----- Data provided
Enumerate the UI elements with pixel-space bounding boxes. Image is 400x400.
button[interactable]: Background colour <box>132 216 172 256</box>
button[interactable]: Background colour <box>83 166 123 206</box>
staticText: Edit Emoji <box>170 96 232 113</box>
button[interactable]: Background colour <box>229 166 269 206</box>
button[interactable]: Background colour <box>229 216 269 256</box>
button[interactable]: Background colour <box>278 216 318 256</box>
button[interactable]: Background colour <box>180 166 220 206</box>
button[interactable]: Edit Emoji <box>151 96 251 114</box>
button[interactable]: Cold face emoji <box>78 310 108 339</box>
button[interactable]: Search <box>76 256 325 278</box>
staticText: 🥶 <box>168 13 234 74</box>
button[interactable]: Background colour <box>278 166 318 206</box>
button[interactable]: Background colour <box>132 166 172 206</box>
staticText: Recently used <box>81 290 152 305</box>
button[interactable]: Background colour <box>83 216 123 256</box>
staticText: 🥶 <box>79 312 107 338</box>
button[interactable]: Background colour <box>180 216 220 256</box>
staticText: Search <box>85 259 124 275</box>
----------
----- Data provided
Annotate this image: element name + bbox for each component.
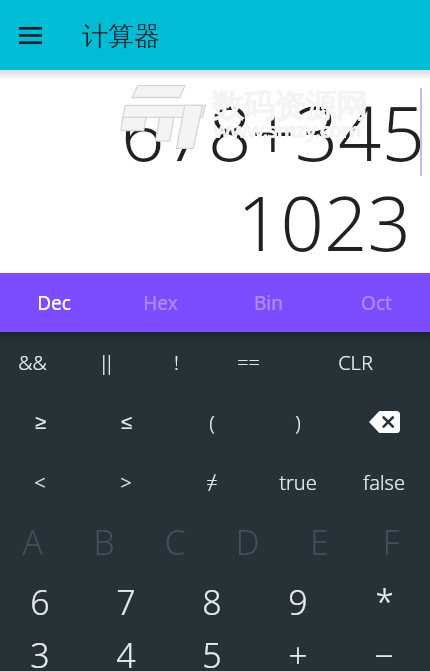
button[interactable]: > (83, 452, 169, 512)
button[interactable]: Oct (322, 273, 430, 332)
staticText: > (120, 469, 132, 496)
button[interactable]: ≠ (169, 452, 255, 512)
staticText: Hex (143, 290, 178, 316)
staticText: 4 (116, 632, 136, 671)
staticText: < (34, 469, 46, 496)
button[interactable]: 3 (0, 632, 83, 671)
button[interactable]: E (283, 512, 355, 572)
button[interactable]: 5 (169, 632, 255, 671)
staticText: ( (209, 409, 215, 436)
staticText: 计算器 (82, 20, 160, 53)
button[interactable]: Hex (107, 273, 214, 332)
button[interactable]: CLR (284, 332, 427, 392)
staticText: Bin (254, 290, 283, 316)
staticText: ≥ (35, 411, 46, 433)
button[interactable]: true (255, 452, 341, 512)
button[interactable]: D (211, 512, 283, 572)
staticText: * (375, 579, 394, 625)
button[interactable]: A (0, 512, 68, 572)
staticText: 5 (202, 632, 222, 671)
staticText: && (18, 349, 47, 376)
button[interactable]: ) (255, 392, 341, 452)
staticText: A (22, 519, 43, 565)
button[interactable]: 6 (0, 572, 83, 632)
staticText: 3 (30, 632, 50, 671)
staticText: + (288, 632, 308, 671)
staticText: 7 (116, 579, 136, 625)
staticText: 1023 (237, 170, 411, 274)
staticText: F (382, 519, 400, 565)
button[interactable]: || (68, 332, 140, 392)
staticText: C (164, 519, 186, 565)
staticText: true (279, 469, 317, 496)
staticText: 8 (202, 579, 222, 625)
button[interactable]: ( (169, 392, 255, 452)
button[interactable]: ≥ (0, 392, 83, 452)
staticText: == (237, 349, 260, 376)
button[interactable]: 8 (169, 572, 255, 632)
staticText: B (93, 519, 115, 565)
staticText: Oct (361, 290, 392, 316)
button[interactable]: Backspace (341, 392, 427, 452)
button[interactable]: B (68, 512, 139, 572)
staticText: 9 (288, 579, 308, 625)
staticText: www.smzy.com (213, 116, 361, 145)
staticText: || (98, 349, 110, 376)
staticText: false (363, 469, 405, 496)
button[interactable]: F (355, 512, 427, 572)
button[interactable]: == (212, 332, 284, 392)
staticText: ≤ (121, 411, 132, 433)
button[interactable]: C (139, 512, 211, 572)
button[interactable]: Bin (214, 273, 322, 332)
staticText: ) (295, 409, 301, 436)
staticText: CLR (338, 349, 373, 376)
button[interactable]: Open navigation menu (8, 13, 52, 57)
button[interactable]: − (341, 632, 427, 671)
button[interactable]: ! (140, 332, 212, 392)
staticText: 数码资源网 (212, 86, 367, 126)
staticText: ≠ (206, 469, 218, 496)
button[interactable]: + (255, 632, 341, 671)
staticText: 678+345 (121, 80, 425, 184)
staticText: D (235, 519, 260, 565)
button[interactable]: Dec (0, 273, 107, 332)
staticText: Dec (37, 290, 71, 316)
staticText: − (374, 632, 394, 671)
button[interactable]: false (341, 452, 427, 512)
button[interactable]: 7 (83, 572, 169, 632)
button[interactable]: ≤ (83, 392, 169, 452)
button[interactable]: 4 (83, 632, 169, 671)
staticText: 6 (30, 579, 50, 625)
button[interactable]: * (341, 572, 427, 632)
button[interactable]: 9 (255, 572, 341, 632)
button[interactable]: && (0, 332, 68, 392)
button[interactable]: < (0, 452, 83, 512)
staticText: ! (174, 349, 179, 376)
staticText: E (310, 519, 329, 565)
----------
> **Task goal**
Collect the complete line wherever the string "Edit" appears in the records.

> **Expected answer**
staticText: Edit Emoji <box>170 96 232 113</box>
button[interactable]: Edit Emoji <box>151 96 251 114</box>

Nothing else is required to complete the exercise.